» What is needed: Please transcribe the data exactly as shown, skipping the images.

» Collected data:
++++++
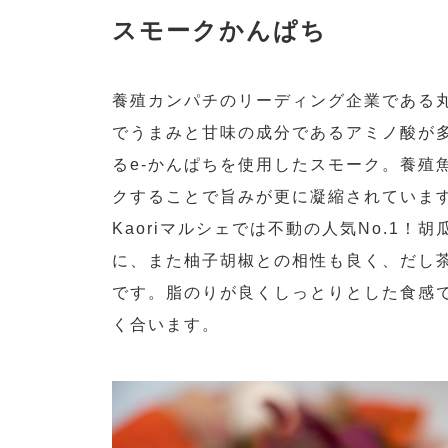
スモークかんぱち
養殖カンパチのリーディング企業である丸
でうまみと甘味の成分であるアミノ酸が
るe-かんぱちを使用したスモーク。養殖
クすることで旨みが更に凝縮されていま
Kaoriマルシェでは不動の人気No.1！
に、また柚子胡椒との相性も良く、だし
です。脂のりが良くしっとりとした食感
く合います。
++++++
» Solution for this problem:
スモークかんぱち
養殖カンパチのリーディング企業である丸
でうまみと甘味の成分であるアミノ酸が
るe-かんぱちを使用したスモーク。養殖
クすることで旨みが更に凝縮されていま
Kaoriマルシェでは不動の人気No.1！
に、また柚子胡椒との相性も良く、だし
です。脂のりが良くしっとりとした食感
く合います。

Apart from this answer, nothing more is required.